Anyway, our colleague from QMUL was very interested in this little part of the project and suggested that we spend the afternoon, after the style of good software engineering, formalising the workflow. So that's what we did. During the course of the conversation diagrams were drawn on the whiteboard. However (and this was really the point of this post) I made notes in Haskell. It occurred to me a few minutes into the conversation that laying out some types and the operations over those types that comprise our workflow is pretty much exactly the kind of formal specification we needed.

Here's what I typed:

module MusicalDocuments where

import Data.Maybe

-- A document comprises some number of openings (double page spreads)
data Document = Document [Opening]

-- An opening comprises one or two pages (usually two)
data Opening = Opening (Page, Maybe Page)
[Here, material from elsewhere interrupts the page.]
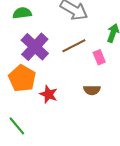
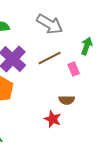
red star: (49, 94) -> (53, 119), moved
-- A page comprises multiple systems
data Page = Page [System]

-- Each part is the line for a particular voice
data Voice = Superius | Discantus | Tenor | Contratenor | Bassus

-- A part comprises a list of musical sybmols, but it may span mutliple systems
--(including partial systems)
data Part = Part [MusicalSymbol]

-- A piece comprises some number of sections
data Piece = Piece [Section]

-- A system is a collection of staves
data System = System [Staff]

-- A staff is a list of atomic graphical symbols
data Staff = Staff [Glyph]

-- A section is a collection of parts
data Section = Section [Part]

-- These are the atomic components, MusicalSymbols are semantic and Glyphs are
--syntactic (i.e. just image elements)
data MusicalSymbol = MusicalSymbol
data Glyph = Glyph

-- If this were real, Image would abstract over some kind of binary format
data Image = Image

-- One of the important properties we need in order to be able to construct pieces
-- from the scanned components is to be able to say when objects of the some of the
-- types are strictly contiguous, i.e. this staff immediately follows that staff
class Contiguous a where
  immediatelyFollows :: a -> a -> Bool
  immediatelyPrecedes :: a -> a -> Bool
  immediatelyPrecedes a b = b `immediatelyFollows` a

instance Contiguous Staff where
  immediatelyFollows :: Staff -> Staff -> Bool
  immediatelyFollows = undefined

-- Another interesting property of this data set is that there are a number of
-- duplicate scans of openings, but nothing in the metadata that indicates this,
-- so our workflow needs to recognise duplicates
instance Eq Opening where
  (==) :: Opening -> Opening -> Bool
  (==) a b = undefined

-- Maybe it would also be useful to have equality for staves too?
instance Eq Staff where
  (==) :: Staff -> Staff -> Bool
  (==) a b = undefined

-- The following functions actually represent the workflow

collate :: [Document]
collate = undefined

scan :: Document -> [Image]
scan = undefined

split :: Image -> Opening
split = undefined

paginate :: Opening -> [Page]
paginate = undefined

omr :: Page -> [System]
omr = undefined

segment :: System -> [Staff]
segment = undefined

tokenize :: Staff -> [Glyph]
tokenize = undefined

recogniseMusicalSymbol :: Glyph -> Maybe MusicalSymbol
recogniseMusicalSymbol = undefined

part :: [Glyph] -> Maybe Part
part gs =
  if null symbols then Nothing else Just $ Part symbols
  where symbols = mapMaybe recogniseMusicalSymbol gs

alignable :: Part -> Part -> Bool
alignable = undefined

piece :: [Part] -> Maybe Piece
piece = undefined

I then added the comments and implemented the part function later on. Looking at it now, I keep wondering whether the types of the functions really make sense; especially where a return type is a type that's just a label for a list or pair.

I haven't written much Haskell code before, and given that I've only implemented one function here, I still haven't written much Haskell code. But it seemed to be a nice way to formalise this procedure. Any criticisms (or function implementations!) welcome.